Type the data below again exactly. Omit all pictures.

(DATASET EXCERPTS begins)

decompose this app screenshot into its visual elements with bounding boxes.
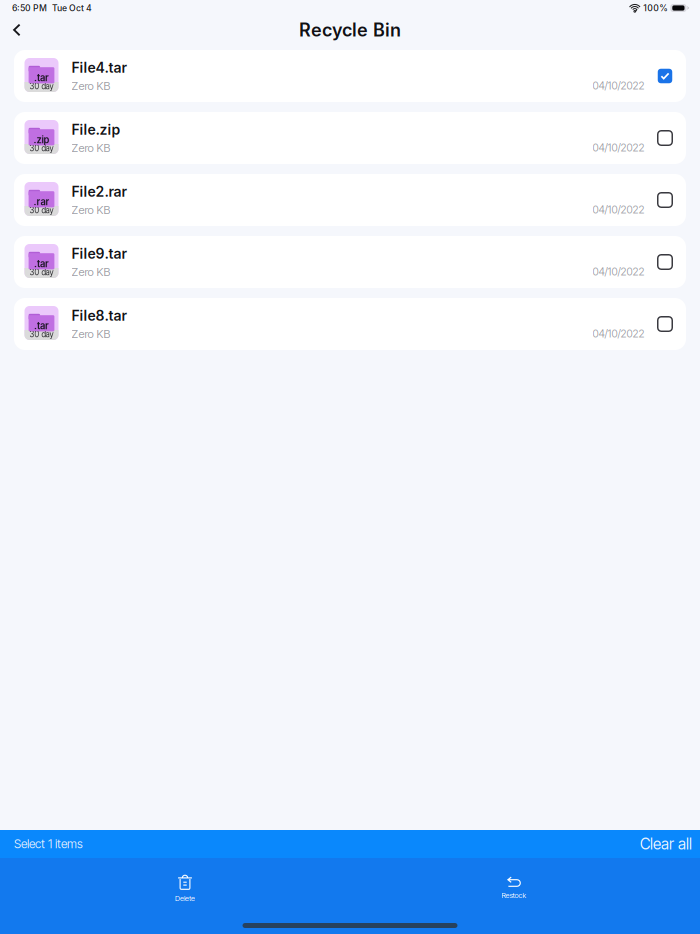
staticText: 30 day — [30, 330, 54, 339]
staticText: Zero KB — [72, 141, 110, 155]
staticText: 04/10/2022 — [592, 141, 644, 154]
staticText: 04/10/2022 — [592, 265, 644, 278]
button[interactable]: .zip — [14, 112, 686, 164]
staticText: Clear all — [640, 835, 692, 853]
staticText: Select 1 items — [14, 837, 83, 851]
staticText: 04/10/2022 — [592, 203, 644, 216]
button[interactable]: .rar — [14, 174, 686, 226]
button[interactable]: Delete — [157, 874, 213, 902]
staticText: 100% — [643, 3, 668, 13]
staticText: .tar — [34, 320, 49, 332]
staticText: 30 day — [30, 82, 54, 91]
staticText: Zero KB — [72, 327, 110, 341]
staticText: File9.tar — [72, 245, 128, 262]
button[interactable]: .tar — [14, 298, 686, 350]
button[interactable]: Clear all — [630, 831, 700, 857]
staticText: File4.tar — [72, 59, 128, 76]
staticText: Recycle Bin — [299, 19, 401, 41]
staticText: Restock — [502, 891, 526, 900]
staticText: 6:50 PM — [12, 3, 47, 13]
staticText: 30 day — [30, 144, 54, 153]
staticText: Zero KB — [72, 203, 110, 217]
staticText: Zero KB — [72, 265, 110, 279]
button[interactable]: Back — [4, 15, 30, 45]
button[interactable]: .tar — [14, 236, 686, 288]
staticText: .tar — [34, 72, 49, 84]
staticText: File8.tar — [72, 307, 128, 324]
staticText: Delete — [175, 894, 195, 903]
button[interactable]: Restock — [486, 874, 542, 902]
staticText: Tue Oct 4 — [52, 3, 92, 13]
staticText: 30 day — [30, 268, 54, 277]
staticText: .tar — [34, 258, 49, 270]
staticText: 04/10/2022 — [592, 79, 644, 92]
button[interactable]: .tar — [14, 50, 686, 102]
staticText: 04/10/2022 — [592, 327, 644, 340]
staticText: Zero KB — [72, 79, 110, 93]
staticText: .zip — [34, 134, 50, 146]
staticText: File2.rar — [72, 183, 128, 200]
staticText: .rar — [34, 196, 50, 208]
staticText: 30 day — [30, 206, 54, 215]
staticText: File.zip — [72, 121, 120, 138]
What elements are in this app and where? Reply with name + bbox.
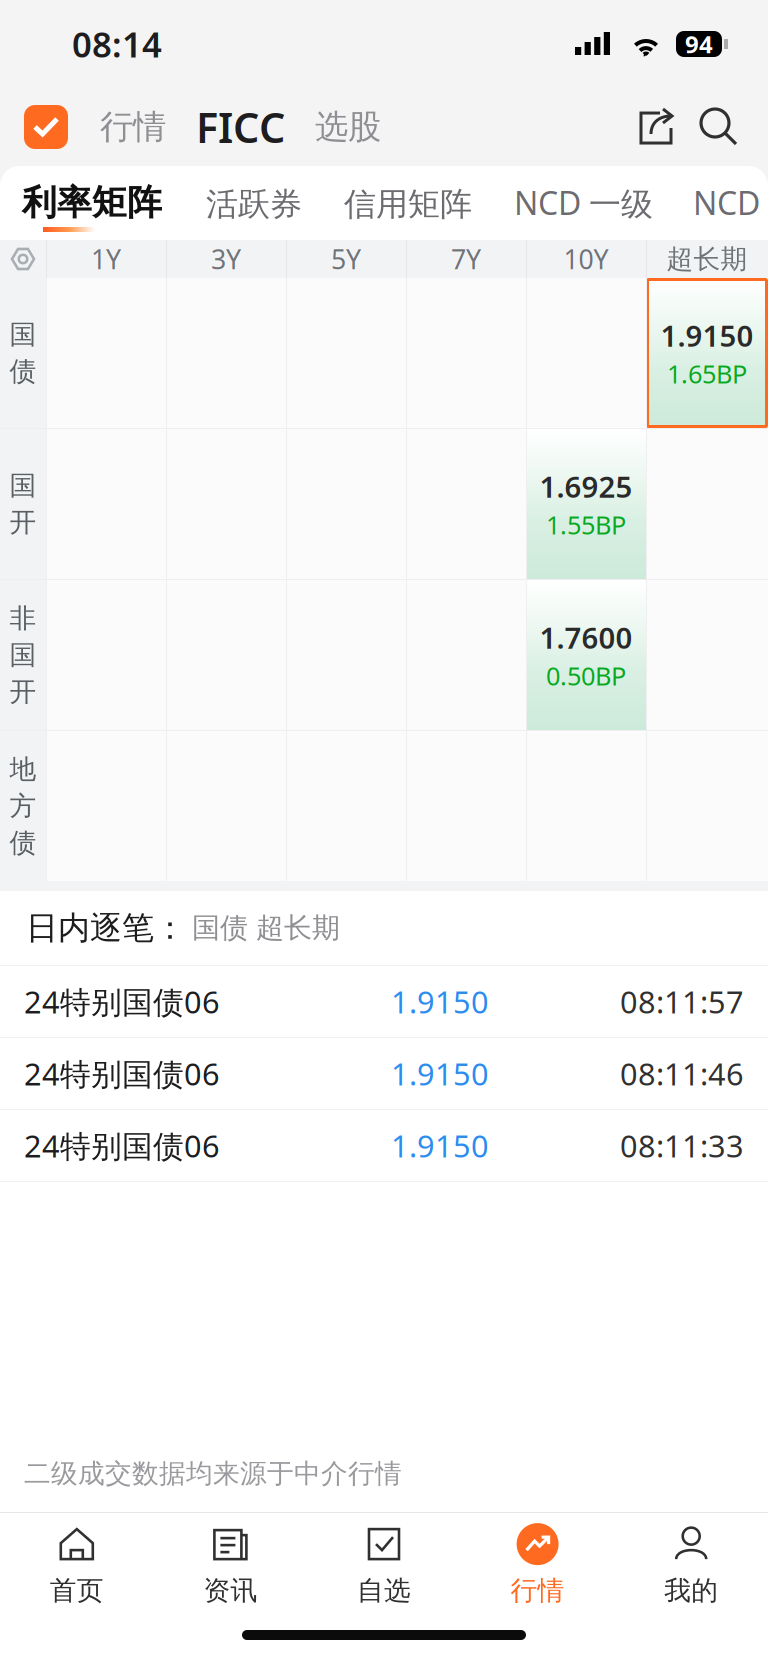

(DATASET EXCERPTS ends)

» **RESPONSE**:
decompose this app screenshot into its visual elements with bounding boxes.
staticText: 30 day — [30, 330, 54, 339]
staticText: Zero KB — [72, 141, 110, 155]
staticText: 04/10/2022 — [592, 141, 644, 154]
staticText: 04/10/2022 — [592, 265, 644, 278]
button[interactable]: .zip — [14, 112, 686, 164]
staticText: Clear all — [640, 835, 692, 853]
staticText: Select 1 items — [14, 837, 83, 851]
staticText: 04/10/2022 — [592, 203, 644, 216]
button[interactable]: .rar — [14, 174, 686, 226]
button[interactable]: Delete — [157, 874, 213, 902]
staticText: 100% — [643, 3, 668, 13]
staticText: .tar — [34, 320, 49, 332]
staticText: 30 day — [30, 82, 54, 91]
staticText: Zero KB — [72, 327, 110, 341]
staticText: File9.tar — [72, 245, 128, 262]
button[interactable]: .tar — [14, 298, 686, 350]
button[interactable]: Clear all — [630, 831, 700, 857]
staticText: File4.tar — [72, 59, 128, 76]
staticText: Recycle Bin — [299, 19, 401, 41]
staticText: Restock — [502, 891, 526, 900]
staticText: 6:50 PM — [12, 3, 47, 13]
staticText: 30 day — [30, 144, 54, 153]
staticText: Zero KB — [72, 203, 110, 217]
staticText: Zero KB — [72, 265, 110, 279]
button[interactable]: Back — [4, 15, 30, 45]
button[interactable]: .tar — [14, 236, 686, 288]
staticText: .tar — [34, 72, 49, 84]
staticText: File8.tar — [72, 307, 128, 324]
staticText: Delete — [175, 894, 195, 903]
button[interactable]: Restock — [486, 874, 542, 902]
staticText: Tue Oct 4 — [52, 3, 92, 13]
staticText: 30 day — [30, 268, 54, 277]
staticText: .tar — [34, 258, 49, 270]
staticText: 04/10/2022 — [592, 79, 644, 92]
button[interactable]: .tar — [14, 50, 686, 102]
staticText: 04/10/2022 — [592, 327, 644, 340]
staticText: Zero KB — [72, 79, 110, 93]
staticText: .zip — [34, 134, 50, 146]
staticText: File2.rar — [72, 183, 128, 200]
staticText: .rar — [34, 196, 50, 208]
staticText: 30 day — [30, 206, 54, 215]
staticText: File.zip — [72, 121, 120, 138]
What elements are in this app and where? Reply with name + bbox.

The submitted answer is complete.